I remember taking full advantage of the early sunsets and putting my kids to bed EARLY! Here’s a helpful link on sleep requirements for our young population! https://sleepfoundation.org/sleep-topics/children-and-sleep/page/0/2 A good night sleep is so important for our youngsters!
Child Development Ditty 101:
“From infancy through about age 10, brain cells not only form most of the connections they will maintain throughout life, but during this time they retain their greatest malleability” (Pg. 49, The Exceptional Child, Inclusion in Early Childhood Education, 5th edition, Allen.)
I know in my own life, these words have profound meaning. “Research is showing that intelligence is not fixed at the time of birth, not determined solely by genetics. Instead, intelligence is greatly influenced by environment and experience. Current brain research also demonstrates the importance of experience during the early childhood years.” (pg. 26 aforementioned resource)
Children are designed to learn. “Learning of some kind is going on in every child, every day. These transactional learning’s can be both positive and negative; they are the consequence of direct and indirect (or unintended) teaching.” (pg.222)

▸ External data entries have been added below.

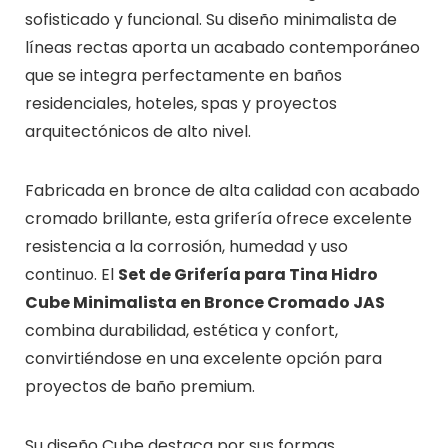
sofisticado y funcional. Su diseño minimalista de
líneas rectas aporta un acabado contemporáneo
que se integra perfectamente en baños
residenciales, hoteles, spas y proyectos
arquitectónicos de alto nivel.
Fabricada en bronce de alta calidad con acabado
cromado brillante, esta grifería ofrece excelente
resistencia a la corrosión, humedad y uso
continuo. El
Set de Grifería para Tina Hidro
Cube Minimalista en Bronce Cromado JAS
combina durabilidad, estética y confort,
convirtiéndose en una excelente opción para
proyectos de baño premium.
Su diseño Cube destaca por sus formas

“A preacademic curriculum includes the components that reinforce the concept of the whole child: physical activities, social interactions, and creative and affective (meaning multisensory) development. Each area of development contributes to the child’s cognitive learning.” (Pg. 339, aforementioned resource).

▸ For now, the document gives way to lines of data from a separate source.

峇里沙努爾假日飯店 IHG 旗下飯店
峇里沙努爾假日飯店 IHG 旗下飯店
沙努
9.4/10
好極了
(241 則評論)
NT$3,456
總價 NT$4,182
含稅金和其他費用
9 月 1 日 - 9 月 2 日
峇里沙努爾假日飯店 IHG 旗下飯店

Many resources, both textbooks and trainings that I have read and or attended communicate a common theme; children are born with a genetic cognitive predisposition whose development and potential is greatly impacted by their environment and opportunities. I personally like to add to this “cognitive” development piece by talking about Howard Gardner’s 8 learning styles, mentioned in September’s newsletter. Every child is bright, and has their own unique learning style; they receive information in their own way. Also, I believe it’s important to say again that children’s cognitive development is connected to their social, emotional, and physical development; all areas are interrelated and important. Unfortunately, I am seeing an alarming disconnect between a child’s physical self and cognitive self in our schools. . . there are less and less movement opportunities throughout the school day, overall children are spending far too much time sedentary and indoors, and too much emphasis is placed solely on a child’s “cognitive” development without factoring in their social/emotional/ physical self. A strong, active child will have much more stamina in a learning environment. A learning environment that is physically challenging, age appropriate, nurturing, respectful, and multisensory is stimulating for ALL children. An interesting read:
On a very personal note, of our five children, three have ADHD. . . . interestingly, they have also, naturally, been very active since they were babies. . . their neurologist attributes their ability to manage their school day and workload, with minimal medication, because of their 2X/day vigorous workouts. The cascade of awesome brain chemicals resulting from those workouts mimic most of what an ADHD medication could have offered my children; but I find it so interesting that they probably have been solving their own “attention” issues from a very young age as they seemingly NEVER STOPPED RUNNING, JUMPING, CLIMBING, FLIPPING, WRESTLING, OR SWIMMING! J
All positive and enriching experiences will help a child grow cognitively; even when you think they won’t remember!! Additionally, by letting children grapple with minor problems, we enable them to create their own solutions and thereby help them to grow and gain independence.
You are the most important teacher that your child will ever have. My goal is to support your proactive parenting process; by sharing information with you, I hope you find this information interesting and useful.